It is of utmost importance to achieve adequate surgical margins in BCC to prevent local recurrence [7]. The margins depend on the size of the lesions, its anatomic location and infiltration into vital structures, clinical features, presence of superficial ulceration and apparent depth of invasion. It is a common practice to employ a 5 mm safe margin for excision of BCCs [7]. For our series, we took judicious margins of minimum 5 mm for lesions less than 2 cm in diameter and at least 1 cm for giant BCCs.

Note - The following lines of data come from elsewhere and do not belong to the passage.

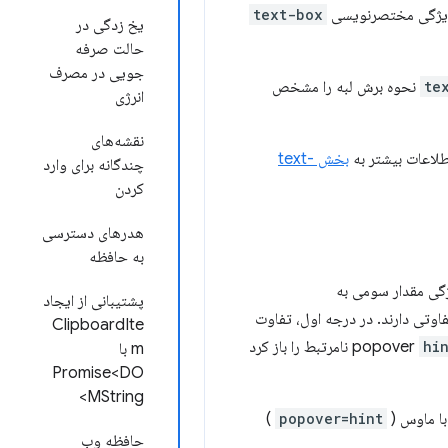
ویژگی مختصرنویسی
text-box
یخ زدگی در
حالت صرفه
جویی در مصرف
te
نحوه برش لبه را مشخص
انرژی
نقشه‌های
اطلاعات بیشتر به
بخش text-
چندگانه برای وارد
کردن
هدرهای دسترسی
به حافظه
ژگی مقدار سومی به
پشتیبانی از ایجاد
بط هستند، رفتارهای کمی متفاوتی دارند. در درجه اول، تفاوت
ClipboardIte
hi
نامرتبط را باز کرد
m با
Promise<DO
MString>
با ماوس (
popover=hint
)
حافظه وب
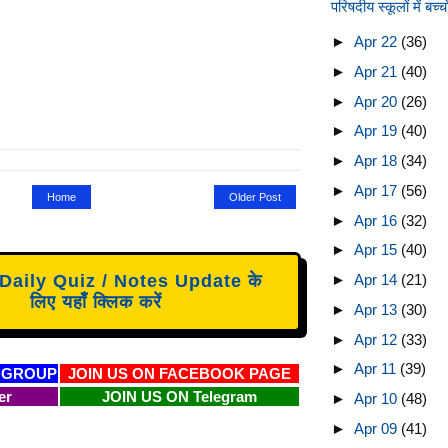
परिषदीय स्कूलों में बच्
►
Apr 22
(36)
►
Apr 21
(40)
►
Apr 20
(26)
►
Apr 19
(40)
►
Apr 18
(34)
►
Apr 17
(56)
Home
Older Post
►
Apr 16
(32)
►
Apr 15
(40)
aily Quiz / Notes Update के
►
Apr 14
(21)
लिए यहाँ क्लिक करें
►
Apr 13
(30)
►
Apr 12
(33)
►
Apr 11
(39)
 GROUP
JOIN US ON FACEBOOK PAGE
er
JOIN US ON Telegram
►
Apr 10
(48)
►
Apr 09
(41)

Studies reveal that cumulative 5-year recurrence rate of primary lesions is 4.8%, whereas recurrent lesions could re-recur at a rate of 11.6%. None of the lesions including the giant BCCs ranging in the size of 5–8 cm showed any signs of recurrence in the follow up period of maximum 5 years and minimum of 2 years’ time. We believe one of the primary reasons for not recurring is the judicious margins taken at the time of excision.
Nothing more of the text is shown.